- Directed by: Tadeusz Jaworski
- Written by: Jack Winter Tadeusz Jaworski
- Produced by: Tadeusz Jaworski
- Starring: Vernon Macgoughan, Bob Hogg, Frank McNutt, Pamela Winter
- Narrated by: Jon Granik
- Cinematography: Bruce Allen Stanley Lipinski
- Edited by: Martin Pepler
- Music by: Peter Cornell
- Production company: Unit Productions
- Distributed by: Humber College
- Release date: 1972;
- Running time: 32 minutes
- Country: Canada
- Language: English

= Selling Out (film) =

1972 film

Selling Out is a 1972 Canadian short film for cinema and TV produced and directed by Tadeusz Jaworski, and written by Jaworski and Jack Winter.

At the 45th Academy Awards in 1973, it was nominated for an Academy Award (Short Subject), and was named Best Documentary at the 24th Canadian Film Awards.

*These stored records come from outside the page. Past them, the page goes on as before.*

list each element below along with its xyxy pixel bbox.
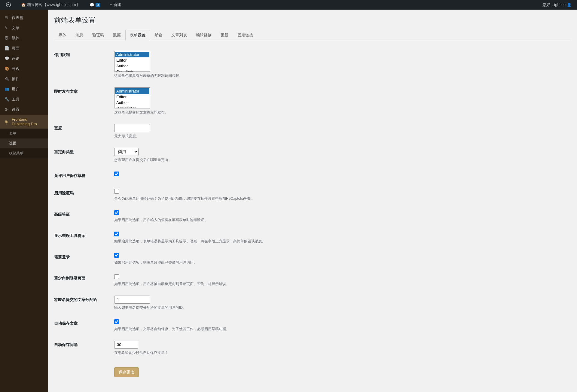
row-anonymous-author: 将匿名提交的文章分配给 输入您要匿名提交分配给的文章的用户的ID。 bbox=[54, 291, 571, 315]
tab-update[interactable]: 更新 bbox=[216, 30, 233, 40]
settings-icon: ⚙ bbox=[5, 107, 9, 112]
cell-show-error-tooltip: 如果启用此选项，表单错误将显示为工具提示。否则，将在字段上方显示一条简单的错误消… bbox=[114, 227, 571, 248]
sidebar-item-tools[interactable]: 🔧 工具 bbox=[0, 94, 48, 105]
desc-autosave-posts: 如果启用此选项，文章将自动保存。为了使其工作，必须启用草稿功能。 bbox=[114, 327, 571, 332]
row-require-login: 需要登录 如果启用此选项，则表单只能由已登录的用户访问。 bbox=[54, 248, 571, 270]
frontend-icon: ◉ bbox=[5, 119, 9, 124]
cell-require-login: 如果启用此选项，则表单只能由已登录的用户访问。 bbox=[114, 248, 571, 270]
nav-tabs: 媒体 消息 验证码 数据 表单设置 邮箱 文章列表 编辑链接 更新 固定链接 bbox=[54, 30, 571, 40]
checkbox-allow-draft[interactable] bbox=[114, 172, 119, 176]
option-editor-2[interactable]: Editor bbox=[115, 94, 149, 100]
cell-anonymous-author: 输入您要匿名提交分配给的文章的用户的ID。 bbox=[114, 291, 571, 315]
save-button[interactable]: 保存更改 bbox=[114, 367, 139, 377]
option-contributor-2[interactable]: Contributor bbox=[115, 105, 149, 108]
option-author-1[interactable]: Author bbox=[115, 63, 149, 69]
wp-logo-button[interactable] bbox=[3, 1, 14, 9]
tab-fixed-link[interactable]: 固定链接 bbox=[233, 30, 258, 40]
row-show-error-tooltip: 显示错误工具提示 如果启用此选项，表单错误将显示为工具提示。否则，将在字段上方显… bbox=[54, 227, 571, 248]
input-width[interactable] bbox=[114, 124, 150, 132]
sidebar-label-comments: 评论 bbox=[12, 56, 20, 61]
sidebar-item-users[interactable]: 👥 用户 bbox=[0, 84, 48, 94]
tab-messages[interactable]: 消息 bbox=[71, 30, 88, 40]
label-allow-draft: 允许用户保存草稿 bbox=[54, 167, 114, 184]
comments-button[interactable]: 💬 0 bbox=[87, 2, 103, 8]
label-require-login: 需要登录 bbox=[54, 248, 114, 270]
desc-require-login: 如果启用此选项，则表单只能由已登录的用户访问。 bbox=[114, 260, 571, 265]
checkbox-autosave-posts[interactable] bbox=[114, 319, 119, 324]
comment-icon: 💬 bbox=[90, 3, 94, 7]
checkbox-show-error-tooltip[interactable] bbox=[114, 232, 119, 236]
sidebar-item-settings[interactable]: ⚙ 设置 bbox=[0, 105, 48, 115]
user-avatar: 👤 bbox=[567, 3, 572, 7]
label-show-error-tooltip: 显示错误工具提示 bbox=[54, 227, 114, 248]
sidebar-item-dashboard[interactable]: ⊞ 仪表盘 bbox=[0, 13, 48, 23]
sidebar-label-form-settings: 设置 bbox=[9, 141, 16, 146]
comments-count: 0 bbox=[96, 3, 100, 7]
home-button[interactable]: 🏠 糖果博客【www.tghello.com】 bbox=[19, 1, 82, 9]
sidebar-item-form-settings[interactable]: 设置 bbox=[0, 138, 48, 148]
user-greeting[interactable]: 您好，tghello 👤 bbox=[540, 1, 574, 9]
input-anonymous-author[interactable] bbox=[114, 296, 150, 304]
tab-data[interactable]: 数据 bbox=[108, 30, 125, 40]
tab-post-list[interactable]: 文章列表 bbox=[167, 30, 191, 40]
tab-captcha[interactable]: 验证码 bbox=[88, 30, 108, 40]
sidebar-label-tools: 工具 bbox=[12, 97, 20, 102]
sidebar-label-forms: 表单 bbox=[9, 131, 16, 136]
checkbox-advanced-validation[interactable] bbox=[114, 210, 119, 215]
checkbox-require-login[interactable] bbox=[114, 253, 119, 258]
desc-instant-publish: 这些角色提交的文章将立即发布。 bbox=[114, 110, 571, 115]
new-content-button[interactable]: + 新建 bbox=[108, 1, 124, 9]
main-content: 前端表单设置 媒体 消息 验证码 数据 表单设置 邮箱 文章列表 编辑链接 更新… bbox=[48, 10, 577, 392]
option-author-2[interactable]: Author bbox=[115, 100, 149, 105]
sidebar-label-dashboard: 仪表盘 bbox=[12, 15, 23, 20]
desc-redirect-to-login: 如果启用此选项，用户将被自动重定向到登录页面。否则，将显示错误。 bbox=[114, 281, 571, 287]
cell-enable-captcha: 是否为此表单启用验证码？为了使用此功能，您需要在插件设置中添加ReCaptcha… bbox=[114, 184, 571, 206]
dashboard-icon: ⊞ bbox=[5, 15, 9, 20]
select-redirect-type[interactable]: 禁用 页面 URL bbox=[114, 148, 139, 156]
tab-media[interactable]: 媒体 bbox=[54, 30, 71, 40]
page-title: 前端表单设置 bbox=[54, 16, 571, 25]
sidebar-label-plugins: 插件 bbox=[12, 76, 20, 82]
checkbox-redirect-to-login[interactable] bbox=[114, 274, 119, 279]
desc-enable-captcha: 是否为此表单启用验证码？为了使用此功能，您需要在插件设置中添加ReCaptcha… bbox=[114, 196, 571, 201]
row-save-button: 保存更改 bbox=[54, 360, 571, 381]
row-redirect-to-login: 重定向到登录页面 如果启用此选项，用户将被自动重定向到登录页面。否则，将显示错误… bbox=[54, 270, 571, 291]
sidebar-item-appearance[interactable]: 🎨 外观 bbox=[0, 64, 48, 74]
desc-autosave-interval: 在您希望多少秒后自动保存文章？ bbox=[114, 350, 571, 355]
settings-form: 停用限制 Administrator Editor Author Contrib… bbox=[54, 46, 571, 381]
desc-redirect-type: 您希望用户在提交后在哪里重定向。 bbox=[114, 157, 571, 163]
row-enable-captcha: 启用验证码 是否为此表单启用验证码？为了使用此功能，您需要在插件设置中添加ReC… bbox=[54, 184, 571, 206]
sidebar-item-posts[interactable]: ✎ 文章 bbox=[0, 23, 48, 33]
sidebar-item-media[interactable]: 🖼 媒体 bbox=[0, 33, 48, 43]
sidebar: ⊞ 仪表盘 ✎ 文章 🖼 媒体 📄 页面 💬 评论 🎨 外观 🔌 插件 👥 bbox=[0, 10, 48, 392]
sidebar-item-comments[interactable]: 💬 评论 bbox=[0, 53, 48, 64]
option-admin-1[interactable]: Administrator bbox=[115, 52, 149, 57]
checkbox-enable-captcha[interactable] bbox=[114, 189, 119, 194]
label-autosave-interval: 自动保存间隔 bbox=[54, 336, 114, 360]
greeting-text: 您好，tghello bbox=[542, 2, 566, 8]
users-icon: 👥 bbox=[5, 87, 9, 92]
sidebar-label-posts: 文章 bbox=[12, 25, 20, 31]
row-width: 宽度 最大形式宽度。 bbox=[54, 120, 571, 143]
row-disable-restriction: 停用限制 Administrator Editor Author Contrib… bbox=[54, 46, 571, 83]
sidebar-item-saved-forms[interactable]: 收起菜单 bbox=[0, 148, 48, 158]
label-redirect-to-login: 重定向到登录页面 bbox=[54, 270, 114, 291]
sidebar-item-frontend-publishing[interactable]: ◉ Frontend Publishing Pro bbox=[0, 115, 48, 129]
sidebar-label-pages: 页面 bbox=[12, 46, 20, 51]
select-instant-publish[interactable]: Administrator Editor Author Contributor bbox=[114, 87, 150, 108]
cell-disable-restriction: Administrator Editor Author Contributor … bbox=[114, 46, 571, 83]
input-autosave-interval[interactable] bbox=[114, 341, 138, 349]
desc-show-error-tooltip: 如果启用此选项，表单错误将显示为工具提示。否则，将在字段上方显示一条简单的错误消… bbox=[114, 239, 571, 244]
tab-mailbox[interactable]: 邮箱 bbox=[150, 30, 167, 40]
option-admin-2[interactable]: Administrator bbox=[115, 88, 149, 94]
sidebar-item-forms[interactable]: 表单 bbox=[0, 129, 48, 138]
sidebar-item-plugins[interactable]: 🔌 插件 bbox=[0, 74, 48, 84]
sidebar-item-pages[interactable]: 📄 页面 bbox=[0, 43, 48, 53]
option-contributor-1[interactable]: Contributor bbox=[115, 69, 149, 72]
label-anonymous-author: 将匿名提交的文章分配给 bbox=[54, 291, 114, 315]
option-editor-1[interactable]: Editor bbox=[115, 57, 149, 63]
tab-form-settings[interactable]: 表单设置 bbox=[125, 30, 150, 40]
tab-edit-link[interactable]: 编辑链接 bbox=[191, 30, 216, 40]
row-advanced-validation: 高级验证 如果启用此选项，用户输入的值将在填写表单时连续验证。 bbox=[54, 206, 571, 227]
select-disable-restriction[interactable]: Administrator Editor Author Contributor bbox=[114, 51, 150, 72]
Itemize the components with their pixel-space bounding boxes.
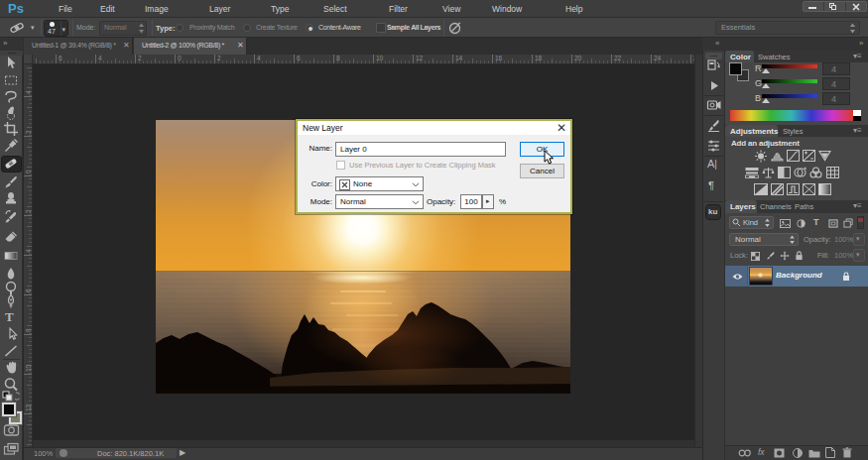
svg-text:4: 4	[25, 90, 32, 94]
svg-text:12: 12	[25, 403, 32, 411]
svg-text:0: 0	[25, 170, 32, 173]
svg-text:6: 6	[25, 288, 32, 292]
svg-text:10: 10	[25, 364, 32, 372]
svg-text:4: 4	[25, 249, 32, 253]
svg-text:2: 2	[25, 209, 32, 213]
svg-text:8: 8	[25, 328, 32, 332]
svg-text:2: 2	[25, 130, 32, 134]
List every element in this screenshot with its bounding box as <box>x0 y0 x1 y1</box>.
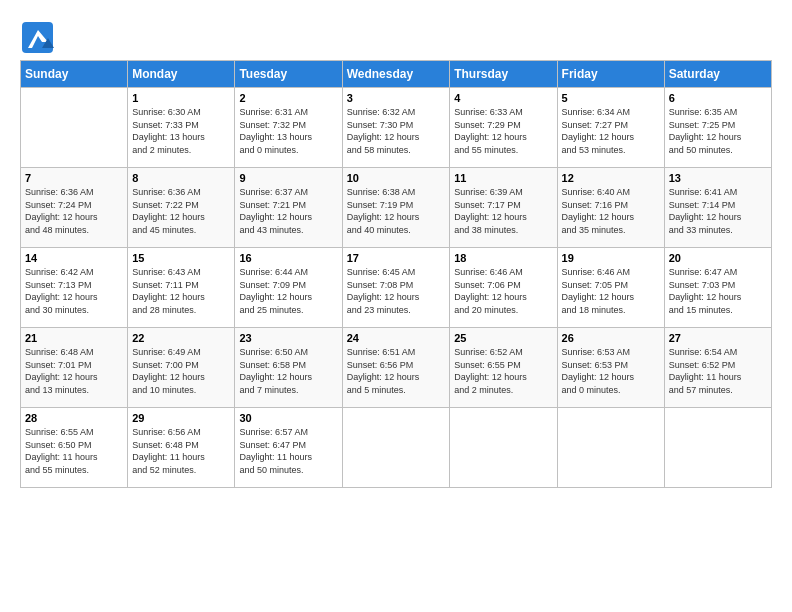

The film was sponsored by the Humber College of Applied Arts and Technology and is about a Prince Edward Island farmer who, because his children have moved away, must sell the farm that has been in his family for generations. It raises the question of whether government should prevent the sale of Canadian farms to non-Canadians.